No one knew better than did our Master that man lives not "by bread alone, but by every word that proceedeth out of the mouth of God," yet he commanded the disciples to feed the multitudes "lest they faint in the way." Even so the Christian Scientist does not offer mere platitudes to humanity, a barren jargon of words that choke instead of feed. He knows too well that it doth not profit, "if a brother or sister be naked, and destitute of daily food, and one of you say unto them, Depart in peace, be ye warmed and filled; notwithstanding ye give them not those things which are needful to the body." Nay! it is mostly because he too has seen the famine-wolves of hunger and disease flee before the warm sunshine, the truth of Christian Science, that he offers the loaf to his brother and sister. The laboring man wants hard, concrete facts,—quite rightly, too,—and Christian Science wants every man to be satisfied with nothing less. The sick man healed, the poor sister's poverty removed by the command of a demonstrable Science which the simplest can understand, sin destroyed, worry dispelled,—are not these the very things that are most needed?

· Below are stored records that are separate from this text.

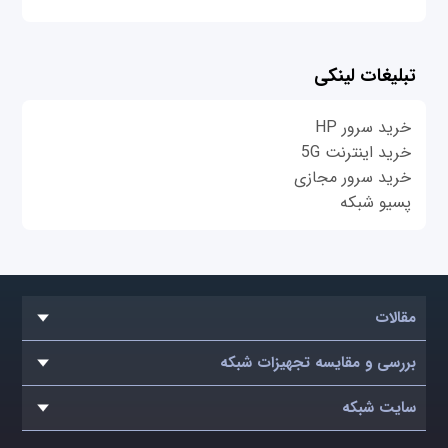
تبلیغات لینکی
خرید سرور HP
خرید اینترنت 5G
خرید سرور مجازی
پسیو شبکه
مقالات
بررسی و مقایسه تجهیزات شبکه
سایت شبکه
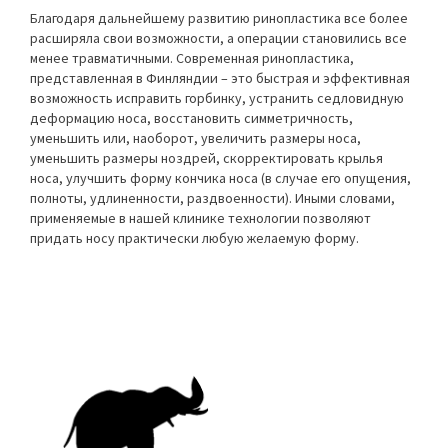
Благодаря дальнейшему развитию ринопластика все более
расширяла свои возможности, а операции становились все
менее травматичными. Современная ринопластика,
представленная в Финляндии – это быстрая и эффективная
возможность исправить горбинку, устранить седловидную
деформацию носа, восстановить симметричность,
уменьшить или, наоборот, увеличить размеры носа,
уменьшить размеры ноздрей, скорректировать крылья
носа, улучшить форму кончика носа (в случае его опущения,
полноты, удлиненности, раздвоенности). Иными словами,
применяемые в нашей клинике технологии позволяют
придать носу практически любую желаемую форму.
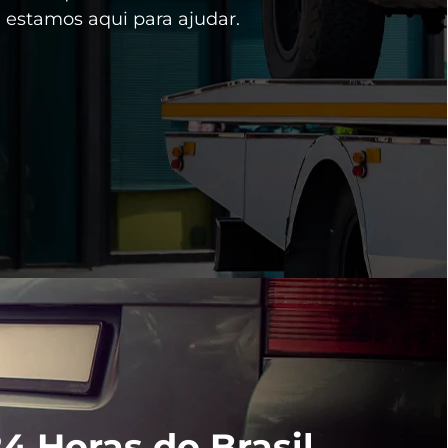
 estamos aqui para ajudar.
4 Horas do Brasil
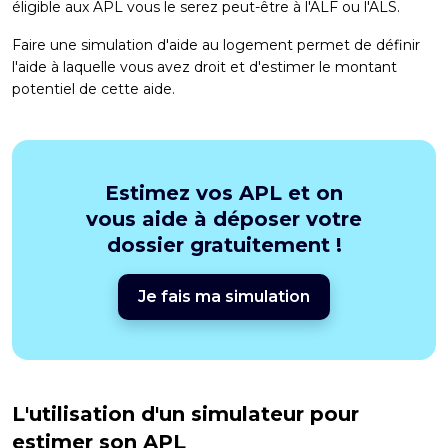
éligible aux APL vous le serez peut-être à l'ALF ou l'ALS.
Faire une
simulation d'aide au logement
permet de définir
l'aide à laquelle vous avez droit et d'estimer le montant
potentiel de cette aide.
Estimez vos APL et on
vous aide à déposer votre
dossier gratuitement !
Je fais ma simulation
L'utilisation d'un simulateur pour
estimer son APL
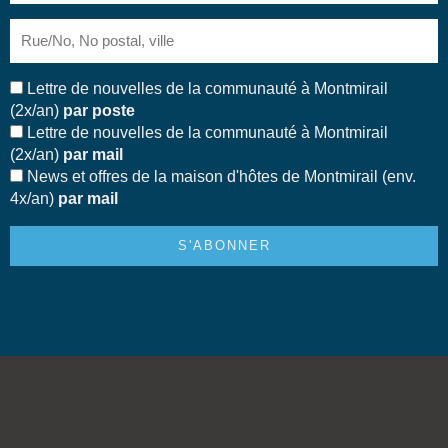
Adresse
Abo
Lettre de nouvelles de la communauté à Montmirail
(2x/an)
par poste
Lettre de nouvelles de la communauté à Montmirail
(2x/an)
par mail
News et offres de la maison d'hôtes de Montmirail (env.
4x/an)
par mail
S'ABONNER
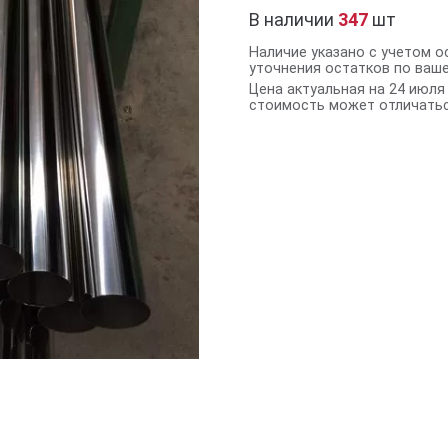
В наличии
347
шт
Наличие указано с учетом о
уточнения остатков по ваш
Цена актуальная на 24 июля 
стоимость может отличатьс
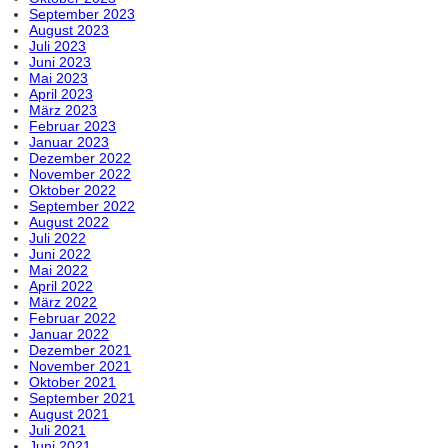
September 2023
August 2023
Juli 2023
Juni 2023
Mai 2023
April 2023
März 2023
Februar 2023
Januar 2023
Dezember 2022
November 2022
Oktober 2022
September 2022
August 2022
Juli 2022
Juni 2022
Mai 2022
April 2022
März 2022
Februar 2022
Januar 2022
Dezember 2021
November 2021
Oktober 2021
September 2021
August 2021
Juli 2021
Juni 2021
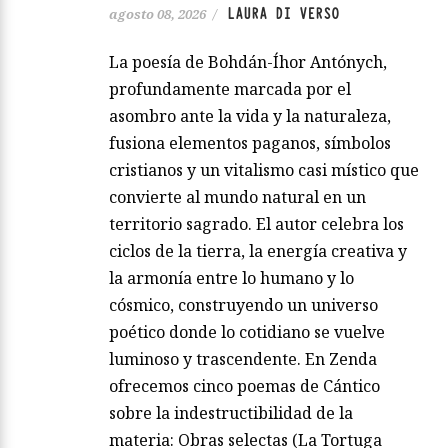
LAURA DI VERSO
agosto 08, 2026
/
La poesía de Bohdán-Íhor Antónych,
profundamente marcada por el
asombro ante la vida y la naturaleza,
fusiona elementos paganos, símbolos
cristianos y un vitalismo casi místico que
convierte al mundo natural en un
territorio sagrado. El autor celebra los
ciclos de la tierra, la energía creativa y
la armonía entre lo humano y lo
cósmico, construyendo un universo
poético donde lo cotidiano se vuelve
luminoso y trascendente. En Zenda
ofrecemos cinco poemas de Cántico
sobre la indestructibilidad de la
materia: Obras selectas (La Tortuga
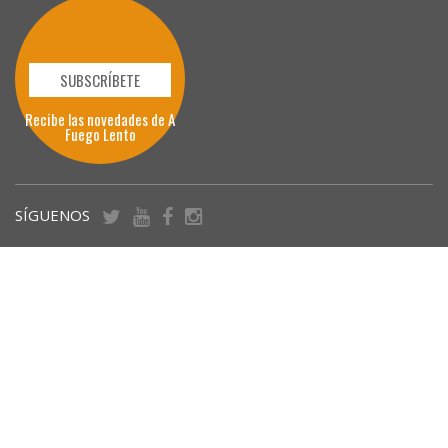
SUBSCRÍBETE
Recibe las novedades de A
Fuego Lento
SÍGUENOS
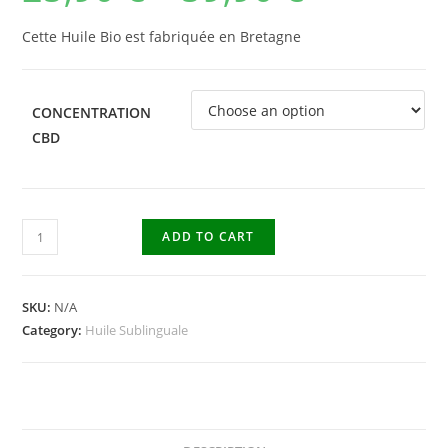
Cette Huile Bio est fabriquée en Bretagne
CONCENTRATION
CBD
ADD TO CART
SKU:
N/A
Category:
Huile Sublinguale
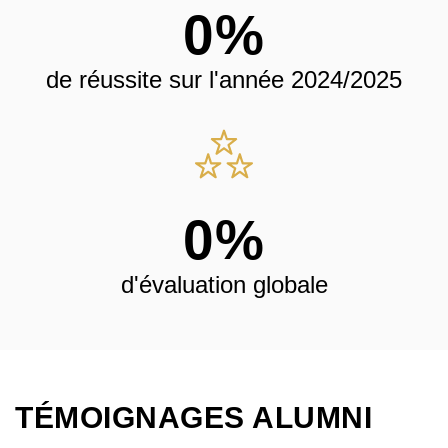
0
%
de réussite sur l'année 2024/2025
0
%
d'évaluation globale
TÉMOIGNAGES ALUMNI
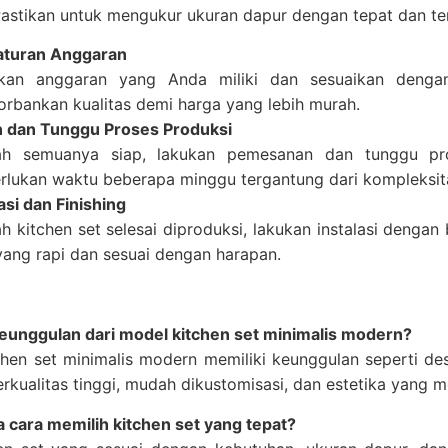
astikan untuk mengukur ukuran dapur dengan tepat dan tent
aturan Anggaran
kan anggaran yang Anda miliki dan sesuaikan dengan 
rbankan kualitas demi harga yang lebih murah.
 dan Tunggu Proses Produksi
ah semuanya siap, lakukan pemesanan dan tunggu pros
lukan waktu beberapa minggu tergantung dari kompleksitas
asi dan Finishing
ah kitchen set selesai diproduksi, lakukan instalasi denga
 yang rapi dan sesuai dengan harapan.
keunggulan dari model kitchen set minimalis modern?
hen set minimalis modern memiliki keunggulan seperti de
erkualitas tinggi, mudah dikustomisasi, dan estetika yang m
 cara memilih kitchen set yang tepat?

Men may say that these do not restore justice, remove evil, inequalities of position and wealth; but are they not mistaken? Of what use are the chains and fetters, if the slave is free and smilingly regards them as relics of an ancient nightmare, dispelled as he awoke to their fictitious character? The emancipation of one by a given rule, prophesies the freedom of all; as Ruskin shows us in "Unto This Last," that the power of a guinea in a man's pocket depends upon the absence of a similar sum in the other man's pocket. If this is so, and Christian Science destroys the sense of lack in the "other man," the power of the tyrannical trust or capitalist is broken.